▶ [Your task]:
What is the number of lines in the entries that contain "Shop"? Reply with that number only.

### Material for the task ###

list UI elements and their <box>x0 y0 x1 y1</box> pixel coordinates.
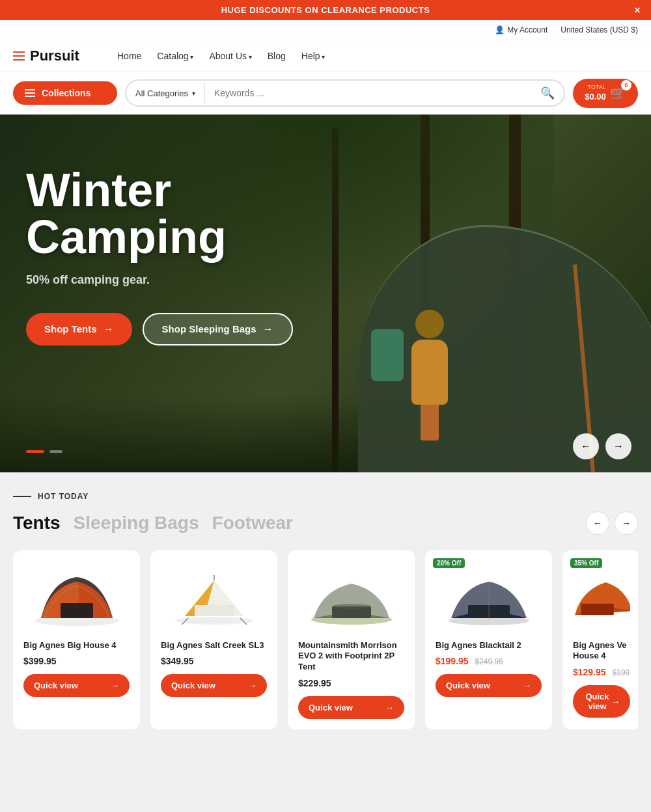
carousel-dots <box>26 450 62 453</box>
product-name-5: Big Agnes Ve House 4 <box>573 640 630 662</box>
header-search-bar: Collections All Categories 🔍 TOTAL $0.00… <box>0 72 651 115</box>
top-nav-bar: 👤 My Account United States (USD $) <box>0 20 651 40</box>
products-section: HOT TODAY Tents Sleeping Bags Footwear ←… <box>0 472 651 750</box>
products-prev-button[interactable]: ← <box>586 511 609 535</box>
top-banner: HUGE DISCOUNTS ON CLEARANCE PRODUCTS × <box>0 0 651 20</box>
tent-image-3 <box>306 567 397 626</box>
category-nav: ← → <box>586 511 638 535</box>
hero-title: Winter Camping <box>26 167 625 260</box>
arrow-right-icon: → <box>263 323 273 335</box>
account-icon: 👤 <box>495 25 505 34</box>
arrow-right-icon: → <box>104 323 114 335</box>
hero-buttons: Shop Tents → Shop Sleeping Bags → <box>26 313 625 345</box>
carousel-nav: ← → <box>573 433 631 459</box>
arrow-icon: → <box>248 681 256 690</box>
shop-sleeping-bags-button[interactable]: Shop Sleeping Bags → <box>143 313 293 345</box>
nav-home[interactable]: Home <box>111 47 148 65</box>
product-card-4: 20% Off Big Agnes Blacktail 2 $199.95 $2… <box>425 550 552 730</box>
collections-button[interactable]: Collections <box>13 81 117 105</box>
product-name-4: Big Agnes Blacktail 2 <box>436 640 542 651</box>
product-price-5: $129.95 $199 <box>573 667 630 677</box>
nav-help[interactable]: Help <box>295 47 332 65</box>
product-name-1: Big Agnes Big House 4 <box>23 640 130 651</box>
arrow-icon: → <box>111 681 119 690</box>
hot-today-label: HOT TODAY <box>13 492 638 501</box>
svg-point-2 <box>175 617 253 625</box>
logo[interactable]: Pursuit <box>13 47 98 64</box>
close-icon[interactable]: × <box>634 5 641 16</box>
product-card-1: Big Agnes Big House 4 $399.95 Quick view… <box>13 550 140 730</box>
products-next-button[interactable]: → <box>615 511 638 535</box>
svg-rect-1 <box>61 603 93 618</box>
hamburger-icon <box>13 51 25 61</box>
quick-view-button-3[interactable]: Quick view → <box>298 696 404 719</box>
product-price-1: $399.95 <box>23 656 130 666</box>
hero-content: Winter Camping 50% off camping gear. Sho… <box>0 115 651 372</box>
product-image-1 <box>23 561 130 632</box>
svg-point-9 <box>332 604 371 609</box>
currency-selector[interactable]: United States (USD $) <box>561 25 638 34</box>
tent-image-2 <box>169 567 260 626</box>
quick-view-button-4[interactable]: Quick view → <box>436 674 542 697</box>
shop-tents-button[interactable]: Shop Tents → <box>26 313 132 345</box>
discount-badge-5: 35% Off <box>570 558 602 568</box>
products-grid: Big Agnes Big House 4 $399.95 Quick view… <box>13 550 638 730</box>
product-card-3: Mountainsmith Morrison EVO 2 with Footpr… <box>288 550 415 730</box>
product-price-2: $349.95 <box>161 656 267 666</box>
arrow-icon: → <box>523 681 531 690</box>
main-navigation: Home Catalog About Us Blog Help <box>111 47 638 65</box>
quick-view-button-2[interactable]: Quick view → <box>161 674 267 697</box>
search-bar: All Categories 🔍 <box>125 79 565 107</box>
product-card-5: 35% Off Big Agnes Ve House 4 $129.95 $19… <box>562 550 638 730</box>
dot-1[interactable] <box>26 450 44 453</box>
discount-badge-4: 20% Off <box>433 558 465 568</box>
tab-sleeping-bags[interactable]: Sleeping Bags <box>74 513 212 534</box>
my-account-link[interactable]: 👤 My Account <box>495 25 547 34</box>
carousel-prev-button[interactable]: ← <box>573 433 599 459</box>
main-header: Pursuit Home Catalog About Us Blog Help <box>0 40 651 72</box>
category-dropdown[interactable]: All Categories <box>126 83 205 103</box>
cart-badge: 0 <box>621 80 631 90</box>
dot-2[interactable] <box>49 450 62 453</box>
tab-footwear[interactable]: Footwear <box>212 513 306 534</box>
quick-view-button-5[interactable]: Quick view → <box>573 685 630 718</box>
arrow-icon: → <box>385 703 394 712</box>
svg-rect-13 <box>581 603 614 615</box>
nav-catalog[interactable]: Catalog <box>150 47 200 65</box>
nav-blog[interactable]: Blog <box>261 47 292 65</box>
product-name-3: Mountainsmith Morrison EVO 2 with Footpr… <box>298 640 404 673</box>
hero-subtitle: 50% off camping gear. <box>26 273 625 287</box>
banner-text: HUGE DISCOUNTS ON CLEARANCE PRODUCTS <box>221 5 430 15</box>
category-tabs: Tents Sleeping Bags Footwear ← → <box>13 511 638 535</box>
tent-image-5 <box>573 567 630 626</box>
tent-image-4 <box>443 567 534 626</box>
product-image-5 <box>573 561 630 632</box>
cart-button[interactable]: TOTAL $0.00 🛒 0 <box>573 79 638 108</box>
product-price-3: $229.95 <box>298 678 404 688</box>
arrow-icon: → <box>611 697 620 707</box>
product-image-2 <box>161 561 267 632</box>
nav-about-us[interactable]: About Us <box>202 47 258 65</box>
tent-image-1 <box>31 567 122 626</box>
product-image-4 <box>436 561 542 632</box>
product-price-4: $199.95 $249.95 <box>436 656 542 666</box>
product-name-2: Big Agnes Salt Creek SL3 <box>161 640 267 651</box>
svg-rect-3 <box>195 605 234 616</box>
product-card-2: Big Agnes Salt Creek SL3 $349.95 Quick v… <box>150 550 277 730</box>
search-input[interactable] <box>205 83 531 103</box>
search-button[interactable]: 🔍 <box>531 81 564 105</box>
tab-tents[interactable]: Tents <box>13 513 74 534</box>
quick-view-button-1[interactable]: Quick view → <box>23 674 130 697</box>
hero-section: Winter Camping 50% off camping gear. Sho… <box>0 115 651 472</box>
carousel-next-button[interactable]: → <box>605 433 631 459</box>
product-image-3 <box>298 561 404 632</box>
collections-menu-icon <box>25 89 35 97</box>
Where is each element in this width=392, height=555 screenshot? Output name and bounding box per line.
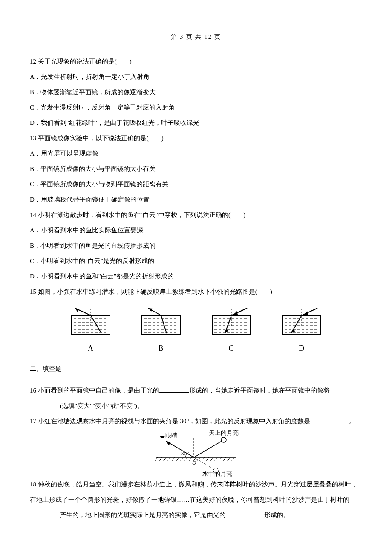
svg-line-65 (194, 441, 222, 457)
svg-point-66 (221, 437, 226, 442)
q15-label-c: C (208, 339, 255, 358)
q18-blank-1 (30, 510, 60, 517)
svg-line-48 (176, 457, 179, 461)
q12-b: B．物体逐渐靠近平面镜，所成的像逐渐变大 (30, 84, 362, 100)
q17-angle-label: 30° (181, 450, 189, 457)
q12-a: A．光发生折射时，折射角一定小于入射角 (30, 69, 362, 84)
q13-c: C．平面镜所成像的大小与物到平面镜的距离有关 (30, 176, 362, 192)
q12-stem: 12.关于光现象的说法正确的是( ) (30, 54, 362, 69)
svg-line-59 (223, 457, 226, 461)
q14-c: C．小明看到水中的"白云"是光的反射形成的 (30, 253, 362, 269)
q12-d: D．我们看到"红花绿叶"，是由于花吸收红光，叶子吸收绿光 (30, 115, 362, 130)
svg-marker-8 (75, 308, 79, 312)
svg-line-46 (167, 457, 170, 461)
q18-text-2: 产生的，地上圆形的光斑实际上是月亮的实像，它是由光的 (60, 512, 226, 518)
q15-option-d: D (278, 307, 325, 358)
svg-marker-18 (148, 308, 153, 312)
q14-stem: 14.小明在湖边散步时，看到水中的鱼在"白云"中穿梭，下列说法正确的( ) (30, 207, 362, 223)
refraction-diagram-c-icon (208, 307, 255, 337)
refraction-diagram-a-icon (67, 307, 114, 337)
q17: 17.小红在池塘边观察水中月亮的视线与水面的夹角是 30°，如图，此光的反射现象… (30, 413, 362, 429)
refraction-diagram-d-icon (278, 307, 325, 337)
q14-b: B．小明看到水中的鱼是光的直线传播形成的 (30, 238, 362, 253)
svg-line-67 (194, 457, 214, 469)
q15-option-c: C (208, 307, 255, 358)
section-2-title: 二、填空题 (30, 361, 362, 376)
q17-figure: 眼睛 天上的月亮 30° O 水中的月亮 (30, 430, 362, 477)
svg-line-54 (202, 457, 205, 461)
svg-line-45 (163, 457, 166, 461)
q18: 18.仲秋的夜晚，皓月当空。我们漫步在林荫小道上，微风和煦，传来阵阵树叶的沙沙声… (30, 477, 362, 523)
svg-line-49 (180, 457, 183, 461)
svg-line-61 (231, 457, 234, 461)
page-header: 第 3 页 共 12 页 (30, 30, 362, 44)
q13-d: D．用玻璃板代替平面镜便于确定像的位置 (30, 192, 362, 207)
q13-b: B．平面镜所成像的大小与平面镜的大小有关 (30, 161, 362, 176)
q15-label-d: D (278, 339, 325, 358)
q15-option-a: A (67, 307, 114, 358)
svg-line-60 (227, 457, 230, 461)
q18-text-1: 18.仲秋的夜晚，皓月当空。我们漫步在林荫小道上，微风和煦，传来阵阵树叶的沙沙声… (30, 481, 357, 503)
svg-line-50 (184, 457, 187, 461)
reflection-moon-diagram-icon: 眼睛 天上的月亮 30° O 水中的月亮 (147, 430, 245, 477)
refraction-diagram-b-icon (138, 307, 184, 337)
q13-a: A．用光屏可以呈现虚像 (30, 146, 362, 161)
q17-moon-water-label: 水中的月亮 (202, 471, 232, 477)
q17-text-1: 17.小红在池塘边观察水中月亮的视线与水面的夹角是 30°，如图，此光的反射现象… (30, 418, 311, 425)
svg-line-56 (210, 457, 213, 461)
svg-line-58 (219, 457, 222, 461)
svg-line-19 (161, 315, 167, 333)
svg-line-9 (91, 315, 101, 333)
svg-marker-28 (233, 311, 238, 315)
q18-text-3: 形成的。 (264, 512, 290, 518)
svg-line-55 (206, 457, 209, 461)
q16-text-1: 16.小丽看到的平面镜中自己的像，是由于光的 (30, 387, 159, 394)
svg-line-47 (172, 457, 175, 461)
q16-blank-1 (159, 386, 189, 393)
q15-option-b: B (138, 307, 184, 358)
svg-line-51 (189, 457, 192, 461)
svg-line-63 (166, 441, 194, 457)
q17-blank (311, 416, 349, 423)
q15-stem: 15.如图，小强在水中练习潜水，则能正确反映岸上教练看到水下小强的光路图是( ) (30, 284, 362, 299)
svg-line-57 (214, 457, 217, 461)
q18-blank-2 (226, 510, 264, 517)
q17-eye-label: 眼睛 (165, 432, 177, 439)
q12-c: C．光发生漫反射时，反射角一定等于对应的入射角 (30, 100, 362, 115)
q16-text-2: 形成的，当她走近平面镜时，她在平面镜中的像将 (189, 387, 330, 394)
q14-d: D．小明看到水中的鱼和"白云"都是光的折射形成的 (30, 269, 362, 284)
svg-marker-39 (304, 311, 308, 315)
svg-line-44 (159, 457, 162, 461)
q16-text-3: (选填"变大""变小"或"不变")。 (60, 402, 144, 409)
q15-label-b: B (138, 339, 184, 358)
q17-moon-sky-label: 天上的月亮 (209, 430, 239, 436)
svg-line-43 (155, 457, 158, 461)
q13-stem: 13.平面镜成像实验中，以下说法正确的是( ) (30, 130, 362, 146)
q14-a: A．小明看到水中的鱼比实际鱼位置要深 (30, 223, 362, 238)
q17-o-label: O (192, 460, 196, 466)
q16: 16.小丽看到的平面镜中自己的像，是由于光的形成的，当她走近平面镜时，她在平面镜… (30, 383, 362, 413)
q16-blank-2 (30, 401, 60, 408)
q15-figure-row: A B C (55, 307, 337, 358)
q17-text-2: 。 (349, 418, 355, 425)
q15-label-a: A (67, 339, 114, 358)
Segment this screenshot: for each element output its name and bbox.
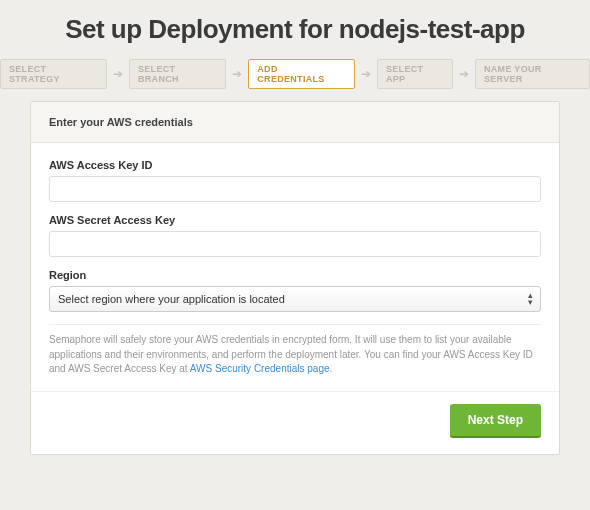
panel-footer: Next Step [31,391,559,454]
secret-key-input[interactable] [49,231,541,257]
credentials-panel: Enter your AWS credentials AWS Access Ke… [30,101,560,455]
field-access-key: AWS Access Key ID [49,159,541,202]
region-select[interactable]: Select region where your application is … [49,286,541,312]
field-region: Region Select region where your applicat… [49,269,541,312]
step-add-credentials[interactable]: ADD CREDENTIALS [248,59,355,89]
step-select-branch[interactable]: SELECT BRANCH [129,59,226,89]
help-text: Semaphore will safely store your AWS cre… [49,333,541,377]
field-secret-key: AWS Secret Access Key [49,214,541,257]
step-select-strategy[interactable]: SELECT STRATEGY [0,59,107,89]
region-label: Region [49,269,541,281]
page-title: Set up Deployment for nodejs-test-app [0,0,590,55]
panel-header: Enter your AWS credentials [31,102,559,143]
panel-body: AWS Access Key ID AWS Secret Access Key … [31,143,559,391]
secret-key-label: AWS Secret Access Key [49,214,541,226]
arrow-right-icon: ➔ [113,68,123,80]
step-name-your-server[interactable]: NAME YOUR SERVER [475,59,590,89]
access-key-label: AWS Access Key ID [49,159,541,171]
help-text-suffix: . [330,363,333,374]
step-select-app[interactable]: SELECT APP [377,59,453,89]
next-step-button[interactable]: Next Step [450,404,541,438]
arrow-right-icon: ➔ [232,68,242,80]
arrow-right-icon: ➔ [459,68,469,80]
wizard-steps: SELECT STRATEGY ➔ SELECT BRANCH ➔ ADD CR… [0,55,590,101]
access-key-input[interactable] [49,176,541,202]
arrow-right-icon: ➔ [361,68,371,80]
aws-security-credentials-link[interactable]: AWS Security Credentials page [190,363,330,374]
divider [49,324,541,325]
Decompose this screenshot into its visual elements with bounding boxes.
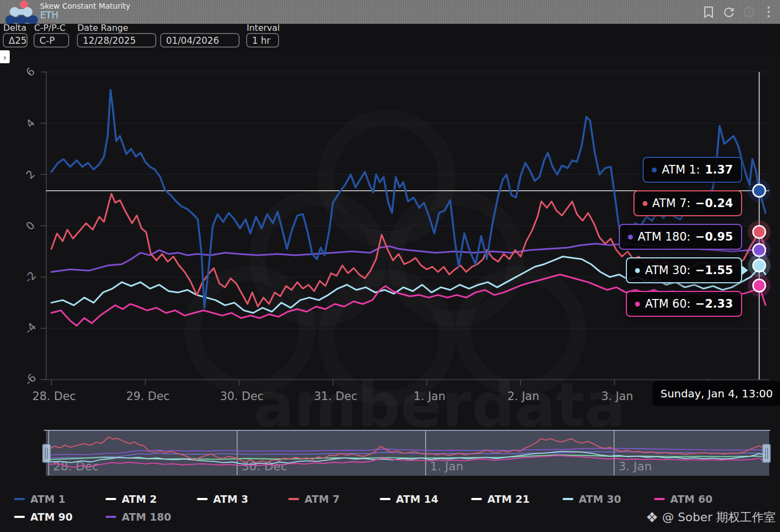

###

▶ [Task answer]:
3